Presiding: S. Collins
Wednesday, August 7. 1:00 PM to 4:45 PM. Gila Meeting Room, TCC.


Extraordinarily high fitness among early generation Louisiana Iris hybrids in a reciprocal transplant experiment.

Johnston, Jill*,1, Wesselingh, Renate2, Vogel, Jacob2, Donovan, Lisa1, Arnold, Michael1, 1 University of Georgia, Athens, GA2 Université catholique de Louvain, Louvain-la-Neuve, Belgium

ABSTRACT- It is commonly presumed that ecological distributions of hybrid zones are restricted to habitat intermediate to the parent species.

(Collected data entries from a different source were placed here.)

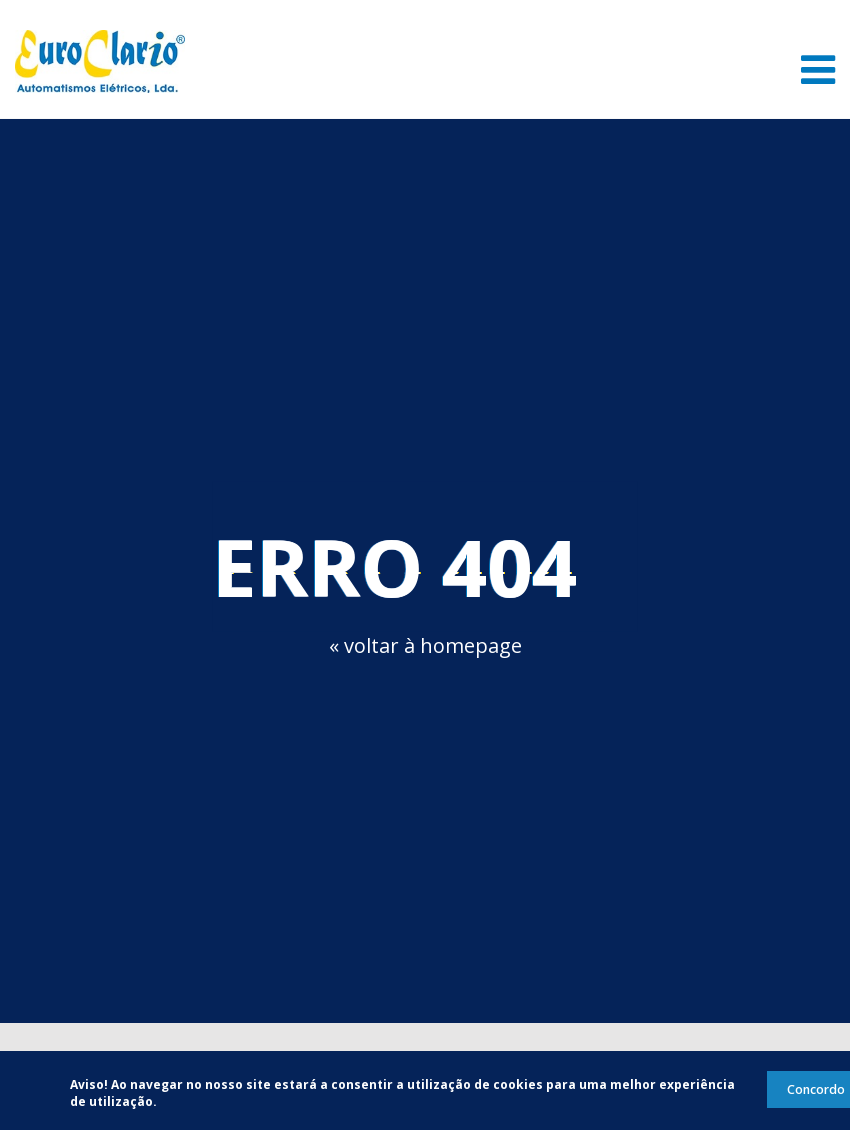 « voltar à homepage (425, 645) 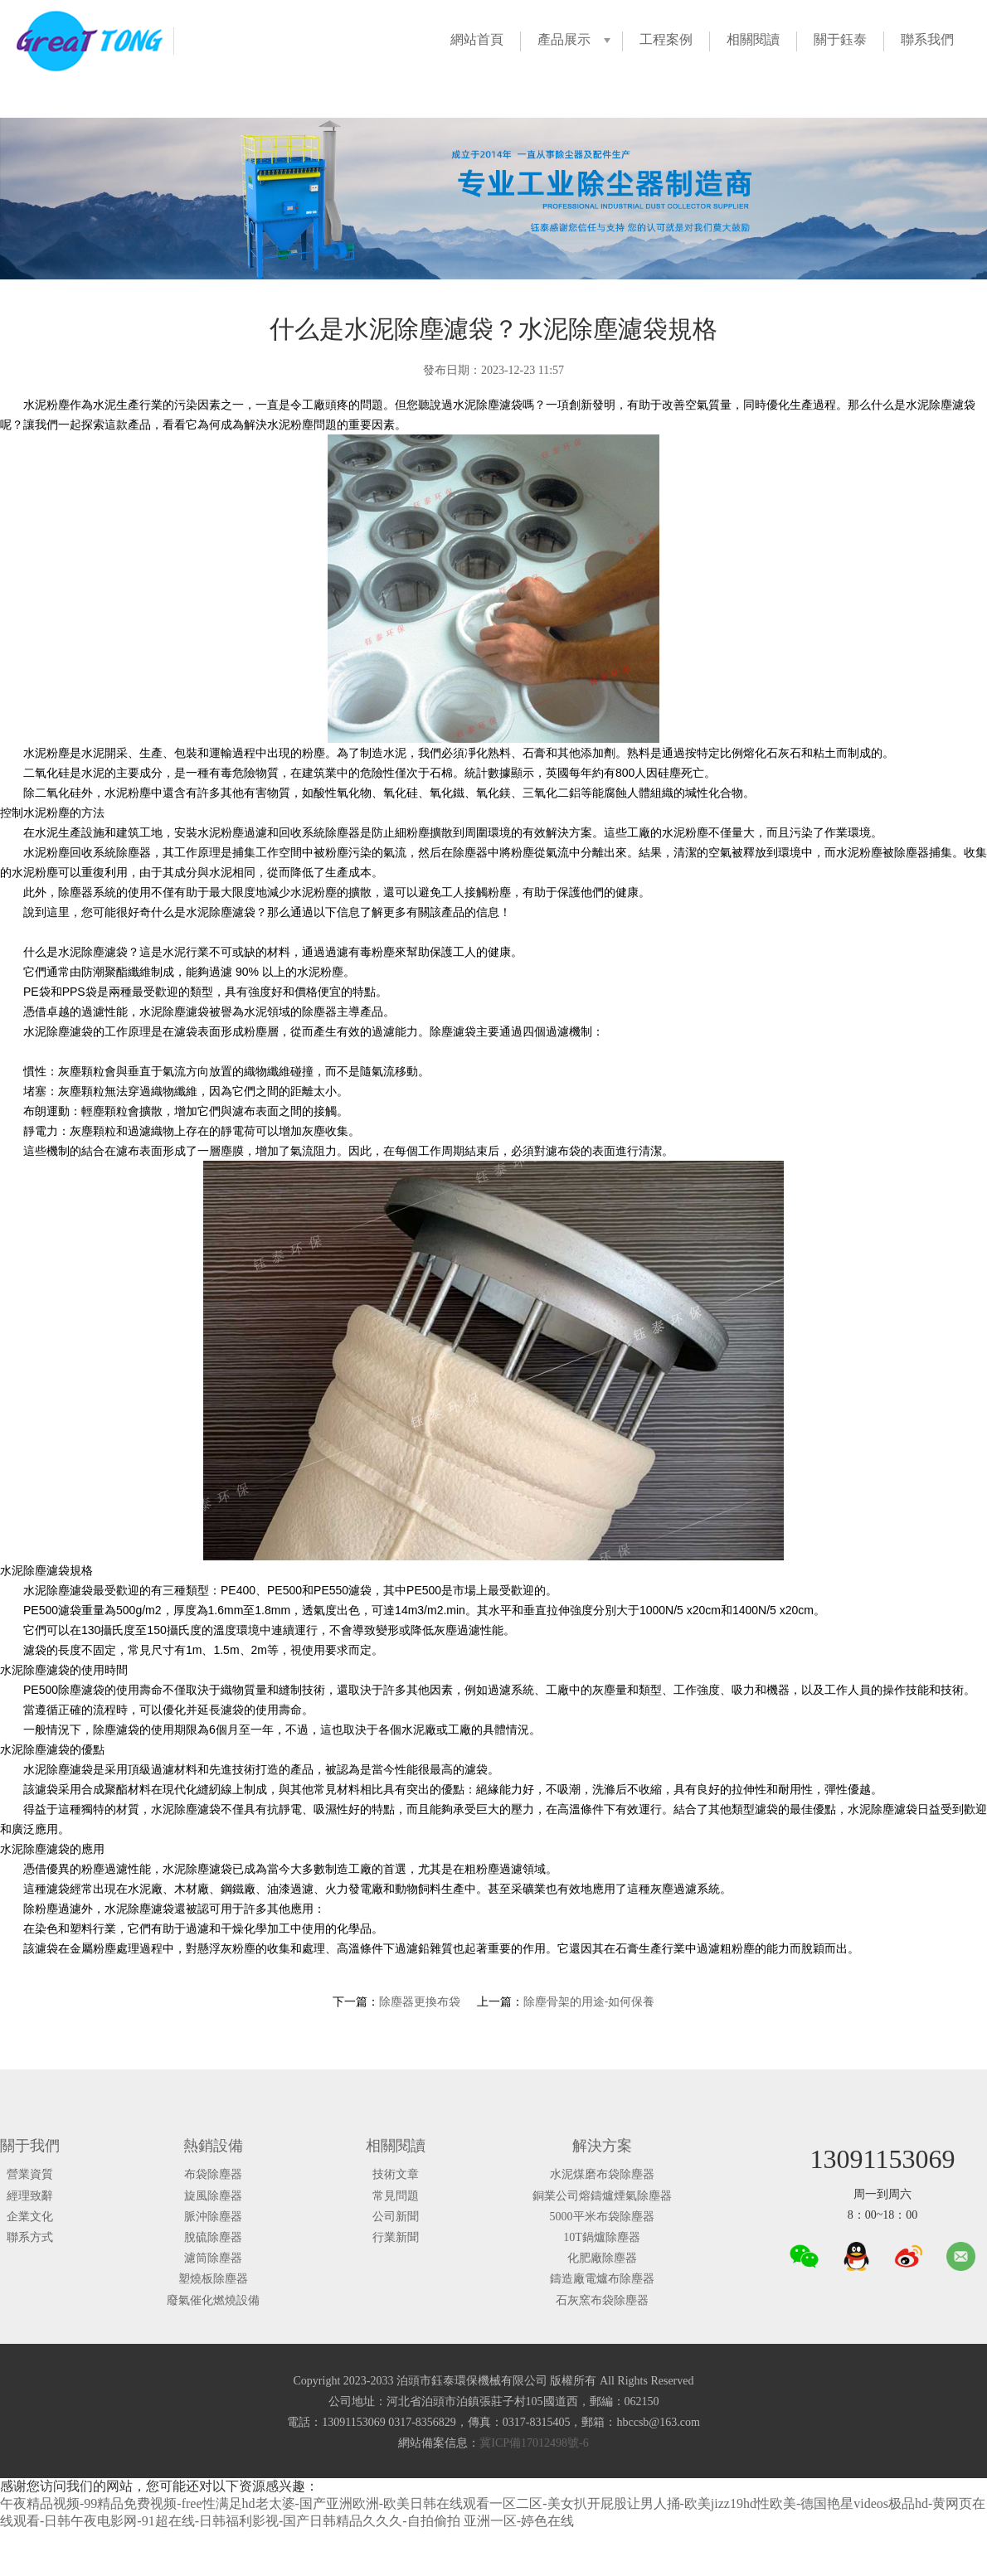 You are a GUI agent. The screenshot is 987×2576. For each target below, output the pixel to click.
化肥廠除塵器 (602, 2258)
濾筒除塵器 (213, 2258)
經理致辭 (30, 2196)
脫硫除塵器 (213, 2237)
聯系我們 (927, 39)
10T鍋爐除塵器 (601, 2237)
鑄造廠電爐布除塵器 (602, 2279)
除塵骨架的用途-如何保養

Relative hybrid fitness represents the potential for new hybrid gene combinations to become integrated into the gene pool. Empirical studies of ecological niche breadth frequently confirm that hybrids have high relative fitness only in intermediate habitat. However, using experimental hybrids between Iris brevicaulis and I. fulva, we found that early generation hybrids can have high fitness throughout the range of both parent species and natural hybrid genotypes. We have collected three years of data on fitness components in a reciprocal transplant experiment, including seed germination, seedling survival, transplanted rhizome survival, and vegetative and sexual reproduction. Overall, seed and seedling fitness varied more due to habitat conditions than their species or hybrid identity. Among rhizome transplants, hybrid fitness was high in all habitats, indicating that hybrid success is not limited to intermediate habitat. Hybrid performance was highly variable, suggesting that few exceptional genotypes may have been responsible for much of the apparent hybrid success. In I. fulva habitat, hybrids were most fit, both in terms of survival and flowering. Thus, our data indicate that under natural conditions, early generation hybrids have the largest niche breadth in the Louisiana Iris species complex.